Do you have another story planned, once this one is done?
EICK: Yes. In fact, as an exercise which is not uncommon with these things, we’ve hatched a next mission for what the next leg of this character study would involve, should we be fortunate enough to go forward. It’s very organic evolution of where we leave the characters, at the end of this story, and what we would pursue as our next tale. I’m very hopeful and optimistic that we’ll be doing that soon.
What are the differences in producing a show as a web series, compared to producing a show for television?

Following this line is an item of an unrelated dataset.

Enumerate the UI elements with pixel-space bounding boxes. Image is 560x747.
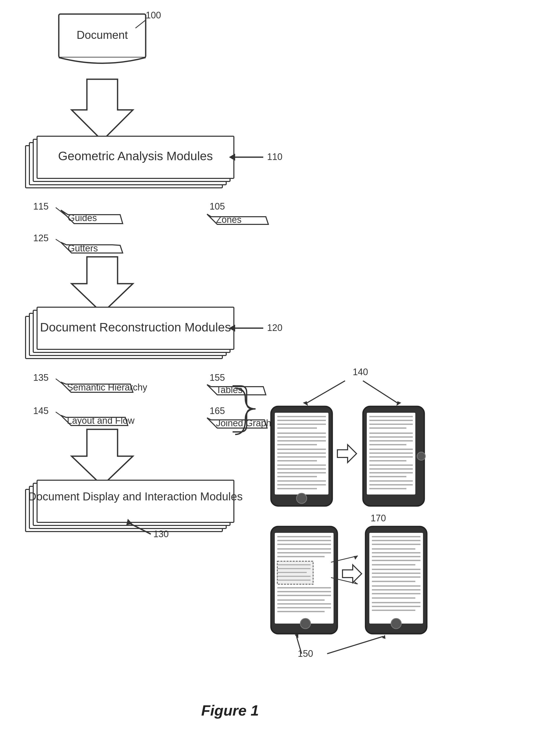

EICK: We did nothing differently because it was geared for online versus broadcast. Absolutely nothing was decided or managed to accommodate that difference. The only choices that were made, aesthetically, creatively and narratively, that were different from Battlestar were purely driven by a desire to reinvent this franchise and this title, for a new audience. If we were doing this for broadcast or as a feature film, or any other reason, for any other outlet, we would have elected the exact methodology that we employed for this online exhibition. It was not driven, at all, by a change in environment. It was only driven by our desire to do something unique, and that would feel familiar and evocative of the first remake of Battlestar. There are a number of ways in which we shifted and changed our approach to production to accommodate that agenda, but it was in no way driven by doing it for online versus on air.

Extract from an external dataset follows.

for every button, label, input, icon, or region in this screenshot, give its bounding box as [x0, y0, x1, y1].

EICK: Well, we made this a green screen composite universe. We literally had a green screen stage with a massive lighting configuration, that was something you’d see at a Rolling Stones rock show, that could accommodate a variety of different looks and environments, and then we painstakingly put a creative army together by Gary Hutzel and Mike Gibson – our visual effects guys from the earliest Battlestar days – to achieve a look and a level of 3D immersive compositing detail that you would compare much more easily to what you see in cutting edge feature films than to anything you would see on television. The reason we were able to achieve that, and I’m not bragging, but just giving a reasonable assessment of what’s different, is that we’ve spent the last 10 years since the first Battlestar mini-series that we did in 2003, building this assembly of artists, experts, engineers and geniuses, who have nothing but love for the product. We don’t use a visual effects house. We don’t go outside the boundaries of our own four-wall in-house unit where we handcraft these shots. By doing that, and by combining that expertise and those artists with old-fashioned, ancient, in-camera filmmaking techniques, we have the craftsman with the know-how to employ. We were able to create digital environments that are completely arresting, totally real and tactile and immersive, and yet never require us to leave that green screen stage. And when I say old fashioned techniques, I mean diffusion, darkness, shadow, snow storms, and things that don’t cost anything except your ingenuity. Because of those factors, we’ve been able to create something that feels completely different from the Battlestar that people may have seen, three and four years ago, but that nevertheless retains a certain echo of what we had done, so the fans feel like they’re still immersed in that same universe.
Can you explain the absence of Ronald D. Moore and whether, if the project ever goes to series on Syfy, he might come back, or does he just not want to be a part of the show anymore?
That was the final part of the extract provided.